Uma nova perna biônica restaura a agilidade de amputados: "Parece que faz parte do meu corpo."

Hugh Herr era um montanhista adolescente que perdeu as duas pernas há 43 anos, após elas congelarem e sofrerem danos nos tecidos durante uma escalada no Monte Washington (New Hampshire, EUA). A tragédia pessoal não apenas redefiniu sua vida, mas também seu propósito: transformar para sempre a tecnologia usada para amputados. Hoje, ele é um dos maiores especialistas mundiais em biônica e acaba de revelar um avanço que rompe uma barreira no design de próteses que não mudou muito em décadas. Finalmente, uma perna biônica vai além da restauração da mobilidade.
Este engenheiro, que recebeu o Prêmio Princesa das Astúrias por pesquisa em 2016 , lidera o desenvolvimento de próteses biônicas avançadas para pernas que imitam o movimento humano, bem como órteses para tornozelo e pé, no Instituto de Tecnologia de Massachusetts (MIT). Ele caminha, corre — e até escala em alturas elevadas — com as pernas biônicas que ajudou a projetar. Juntamente com uma equipe de cientistas do Coletivo Yang Tan do MIT , Herr conseguiu ir um passo além, com uma ambição que — como na montanha — sempre mira mais alto. Ele criou uma prótese biônica que se conecta aos músculos e nervos do corpo; isso permite que pessoas com amputações acima do joelho se movam com maior agilidade do que com dispositivos de reabilitação tradicionais.
O novo sistema, chamado de prótese mecanoneural osseointegrada (PME), incorpora um implante ancorado ao fêmur e uma interface mioneural que imita o comportamento dos músculos, de acordo com detalhes do artigo científico que Herr e sua equipe publicaram hoje na revista Science . Graças a essa tecnologia, o amputado pode não apenas mover a prótese com maior precisão, mas também recuperar sensações como a posição ou o movimento do membro perdido. "Nossa prótese é única porque é conectada diretamente ao osso e o implante contém cabos que transmitem sinais neurais", explica Herr em uma videochamada com o EL PAÍS.
Junto com ele está o jovem cientista Tony Shu , cuja pesquisa de doutorado moldou e formou a base do artigo publicado recentemente. "Quando entrei para o laboratório do MIT, havia muitas novas possibilidades, mas durante meu mestrado e doutorado, fizemos grandes avanços", lembra ele.

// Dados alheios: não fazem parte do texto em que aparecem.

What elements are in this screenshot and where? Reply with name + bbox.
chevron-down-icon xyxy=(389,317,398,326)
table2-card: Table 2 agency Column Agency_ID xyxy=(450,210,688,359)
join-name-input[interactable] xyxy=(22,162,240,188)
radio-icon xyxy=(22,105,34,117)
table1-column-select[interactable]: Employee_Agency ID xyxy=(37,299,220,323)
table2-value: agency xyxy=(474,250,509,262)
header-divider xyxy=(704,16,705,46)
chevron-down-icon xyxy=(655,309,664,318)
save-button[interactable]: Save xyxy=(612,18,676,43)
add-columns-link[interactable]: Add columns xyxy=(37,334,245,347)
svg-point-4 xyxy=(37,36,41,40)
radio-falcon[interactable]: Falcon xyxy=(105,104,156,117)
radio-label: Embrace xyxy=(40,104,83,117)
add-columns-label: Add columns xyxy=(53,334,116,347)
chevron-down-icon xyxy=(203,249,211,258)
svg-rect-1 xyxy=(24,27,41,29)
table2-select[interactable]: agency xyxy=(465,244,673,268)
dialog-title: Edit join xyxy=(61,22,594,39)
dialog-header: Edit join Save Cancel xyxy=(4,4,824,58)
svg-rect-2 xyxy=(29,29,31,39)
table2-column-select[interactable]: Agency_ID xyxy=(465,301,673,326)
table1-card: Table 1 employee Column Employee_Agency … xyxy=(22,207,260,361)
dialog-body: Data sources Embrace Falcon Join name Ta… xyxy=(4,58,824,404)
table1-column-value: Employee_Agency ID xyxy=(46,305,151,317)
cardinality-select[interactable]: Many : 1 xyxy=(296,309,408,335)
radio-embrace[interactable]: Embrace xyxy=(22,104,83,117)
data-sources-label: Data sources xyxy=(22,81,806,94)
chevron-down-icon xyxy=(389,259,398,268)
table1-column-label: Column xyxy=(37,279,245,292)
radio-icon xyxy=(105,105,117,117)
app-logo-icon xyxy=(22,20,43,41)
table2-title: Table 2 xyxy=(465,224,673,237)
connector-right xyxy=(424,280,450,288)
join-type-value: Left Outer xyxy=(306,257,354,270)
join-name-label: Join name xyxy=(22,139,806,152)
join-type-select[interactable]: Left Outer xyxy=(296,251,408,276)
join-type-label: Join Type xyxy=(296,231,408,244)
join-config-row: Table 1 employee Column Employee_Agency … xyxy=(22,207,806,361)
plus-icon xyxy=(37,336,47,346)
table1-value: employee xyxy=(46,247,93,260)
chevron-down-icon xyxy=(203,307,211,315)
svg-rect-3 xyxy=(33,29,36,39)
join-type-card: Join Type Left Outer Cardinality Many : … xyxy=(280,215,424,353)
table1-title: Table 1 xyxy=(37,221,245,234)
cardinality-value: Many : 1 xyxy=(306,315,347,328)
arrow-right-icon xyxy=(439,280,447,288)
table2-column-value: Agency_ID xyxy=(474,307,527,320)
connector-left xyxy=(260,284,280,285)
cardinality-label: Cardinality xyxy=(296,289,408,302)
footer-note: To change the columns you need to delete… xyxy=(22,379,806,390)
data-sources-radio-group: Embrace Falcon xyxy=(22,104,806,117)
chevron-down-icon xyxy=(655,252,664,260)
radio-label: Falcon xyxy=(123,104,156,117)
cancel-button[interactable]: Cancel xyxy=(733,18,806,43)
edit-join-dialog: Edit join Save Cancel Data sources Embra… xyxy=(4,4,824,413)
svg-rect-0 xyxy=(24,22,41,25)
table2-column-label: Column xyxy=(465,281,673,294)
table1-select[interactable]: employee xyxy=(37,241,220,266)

Os ensaios clínicos envolveram duas pessoas com amputações acima do joelho. Inicialmente, os cientistas foram cautelosos, visando restaurar apenas a marcha e a mobilidade básica, mas, com o tempo, observaram que os participantes eram capazes de realizar tarefas mais complexas.
Em cada caso, o sistema OMP possibilitou mobilidade superior em uma variedade de movimentos das pernas em situações da vida real. Os pacientes conseguiram se mover com uma naturalidade que antes parecia inalcançável, como caminhar em terrenos irregulares, levantar-se suavemente de uma cadeira ou chutar uma bola . Mesmo com apenas uma articulação motora, os voluntários declararam: "A prótese parece parte do meu corpo".
Imitar a força muscular humanaO sistema possui motores alimentados por baterias de íons de lítio. Isso permite que a prótese motorizada gere força, o que auxilia em atividades como subir escadas. Isso é possível imitando a função muscular, permitindo movimentos mais ágeis e voluntários. "Fomos os primeiros a integrar cirurgia neuromuscular, um implante osseointegrado e um controlador robótico em um único sistema", diz Tony Shu.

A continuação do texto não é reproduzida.